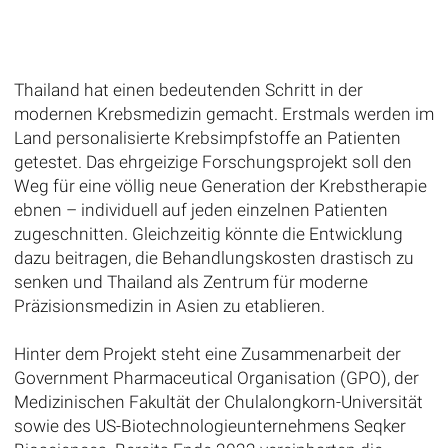
Thailand hat einen bedeutenden Schritt in der
modernen Krebsmedizin gemacht. Erstmals werden im
Land personalisierte Krebsimpfstoffe an Patienten
getestet. Das ehrgeizige Forschungsprojekt soll den
Weg für eine völlig neue Generation der Krebstherapie
ebnen – individuell auf jeden einzelnen Patienten
zugeschnitten. Gleichzeitig könnte die Entwicklung
dazu beitragen, die Behandlungskosten drastisch zu
senken und Thailand als Zentrum für moderne
Präzisionsmedizin in Asien zu etablieren.
Hinter dem Projekt steht eine Zusammenarbeit der
Government Pharmaceutical Organisation (GPO), der
Medizinischen Fakultät der Chulalongkorn-Universität
sowie des US-Biotechnologieunternehmens Seqker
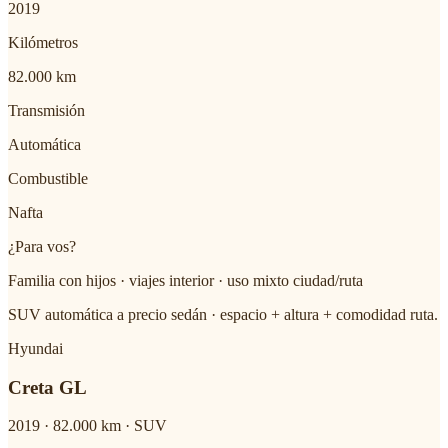
2019
Kilómetros
82.000 km
Transmisión
Automática
Combustible
Nafta
¿Para vos?
Familia con hijos · viajes interior · uso mixto ciudad/ruta
SUV automática a precio sedán · espacio + altura + comodidad ruta.
Hyundai
Creta GL
2019
·
82.000
km ·
SUV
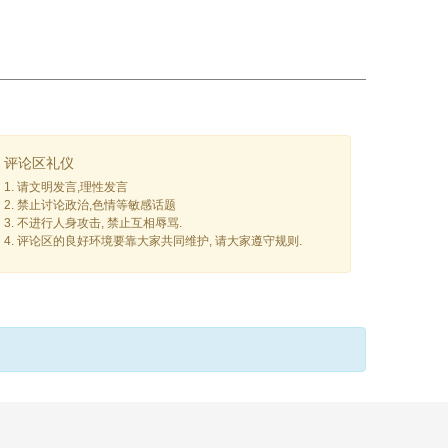
评论区礼仪
1. 请文明发言,理性发言
2. 禁止讨论政治,色情等敏感话题
3. 不进行人身攻击, 禁止互相辱骂.
4. 评论区的良好环境要靠大家共同维护, 请大家遵守规则.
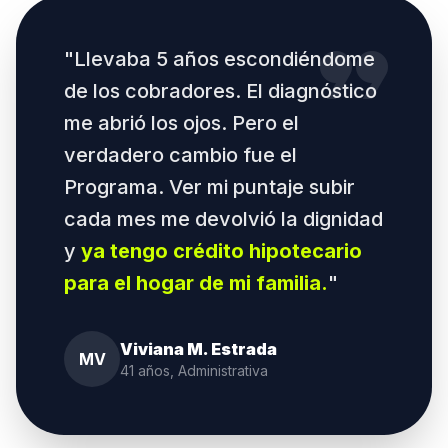
format_quote
"Llevaba 5 años escondiéndome
de los cobradores. El diagnóstico
me abrió los ojos. Pero el
verdadero cambio fue el
Programa. Ver mi puntaje subir
cada mes me devolvió la dignidad
y
ya tengo crédito hipotecario
para el hogar de mi familia.
"
Viviana M. Estrada
MV
41 años, Administrativa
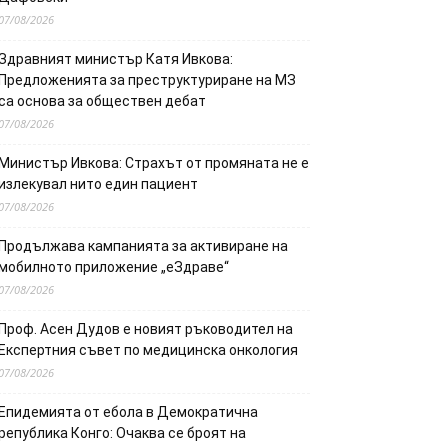
07/08/2026
Здравният министър Катя Ивкова:
Предложенията за преструктуриране на МЗ
са основа за обществен дебат
07/08/2026
Министър Ивкова: Страхът от промяната не е
излекувал нито един пациент
07/08/2026
Продължава кампанията за активиране на
мобилното приложение „еЗдраве“
07/08/2026
Проф. Асен Дудов е новият ръководител на
Експертния съвет по медицинска онкология
07/08/2026
Епидемията от ебола в Демократична
република Конго: Очаква се броят на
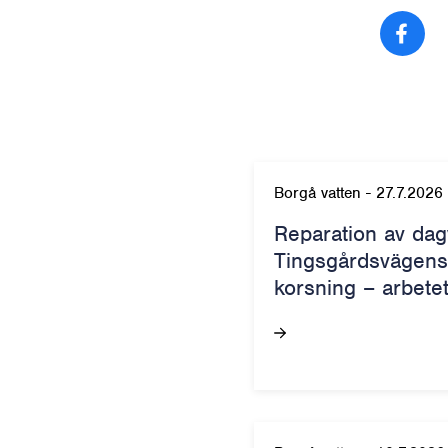
Del
Borgå vatten
-
27.7.2026
Reparation av dag
Tingsgårdsvägens
korsning – arbete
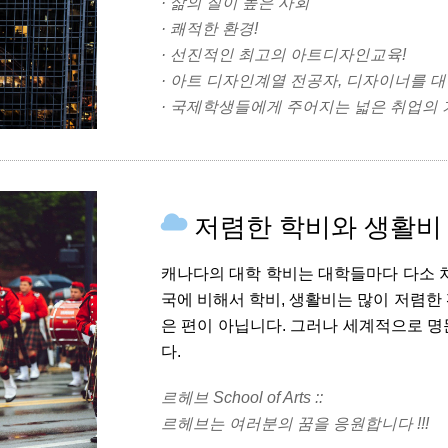
· 삶의 질이 높은 사회
· 쾌적한 환경!
· 선진적인 최고의 아트디자인교육!
· 아트 디자인계열 전공자, 디자이너를 
· 국제학생들에게 주어지는 넓은 취업의 
저렴한 학비와 생활비
캐나다의 대학 학비는 대학들마다 다소
국에 비해서 학비, 생활비는 많이 저렴한
은 편이 아닙니다. 그러나 세계적으로 
다.
르헤브 School of Arts ::
르헤브는 여러분의 꿈을 응원합니다 !!!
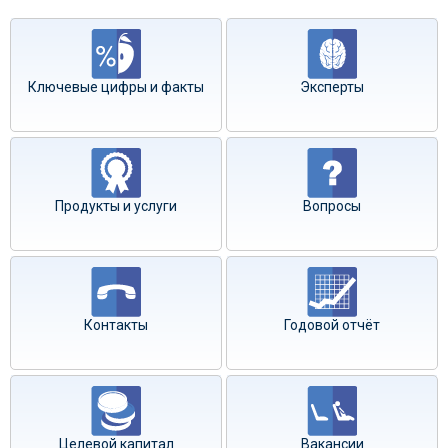
Ключевые цифры и факты
Эксперты
Продукты и услуги
Вопросы
Контакты
Годовой отчёт
Целевой капитал
Вакансии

TASK OBJECTIVE » Please extract exactly the lines of the data, from the first through the line containing "선진적인 최고의 아트디자인교육!", and add no pictures to the copy.

ANSWER TO THE PROBLEM »
Thailand hat einen bedeutenden Schritt in der
modernen Krebsmedizin gemacht. Erstmals werden im
Land personalisierte Krebsimpfstoffe an Patienten
getestet. Das ehrgeizige Forschungsprojekt soll den
Weg für eine völlig neue Generation der Krebstherapie
ebnen – individuell auf jeden einzelnen Patienten
zugeschnitten. Gleichzeitig könnte die Entwicklung
dazu beitragen, die Behandlungskosten drastisch zu
senken und Thailand als Zentrum für moderne
Präzisionsmedizin in Asien zu etablieren.
Hinter dem Projekt steht eine Zusammenarbeit der
Government Pharmaceutical Organisation (GPO), der
Medizinischen Fakultät der Chulalongkorn-Universität
sowie des US-Biotechnologieunternehmens Seqker
2019
Kilómetros
82.000 km
Transmisión
Automática
Combustible
Nafta
¿Para vos?
Familia con hijos · viajes interior · uso mixto ciudad/ruta
SUV automática a precio sedán · espacio + altura + comodidad ruta.
Hyundai
Creta GL
2019
·
82.000
km ·
SUV
评论区礼仪
1. 请文明发言,理性发言
2. 禁止讨论政治,色情等敏感话题
3. 不进行人身攻击, 禁止互相辱骂.
4. 评论区的良好环境要靠大家共同维护, 请大家遵守规则.
format_quote
"Llevaba 5 años escondiéndome
de los cobradores. El diagnóstico
me abrió los ojos. Pero el
verdadero cambio fue el
Programa. Ver mi puntaje subir
cada mes me devolvió la dignidad
y
ya tengo crédito hipotecario
para el hogar de mi familia.
"
Viviana M. Estrada
MV
41 años, Administrativa
07/08/2026
Здравният министър Катя Ивкова:
Предложенията за преструктуриране на МЗ
са основа за обществен дебат
07/08/2026
Министър Ивкова: Страхът от промяната не е
излекувал нито един пациент
07/08/2026
Продължава кампанията за активиране на
мобилното приложение „еЗдраве“
07/08/2026
Проф. Асен Дудов е новият ръководител на
Експертния съвет по медицинска онкология
07/08/2026
Епидемията от ебола в Демократична
република Конго: Очаква се броят на
Del
Borgå vatten
-
27.7.2026
Reparation av dag
Tingsgårdsvägens
korsning – arbete
· 삶의 질이 높은 사회
· 쾌적한 환경!
· 선진적인 최고의 아트디자인교육!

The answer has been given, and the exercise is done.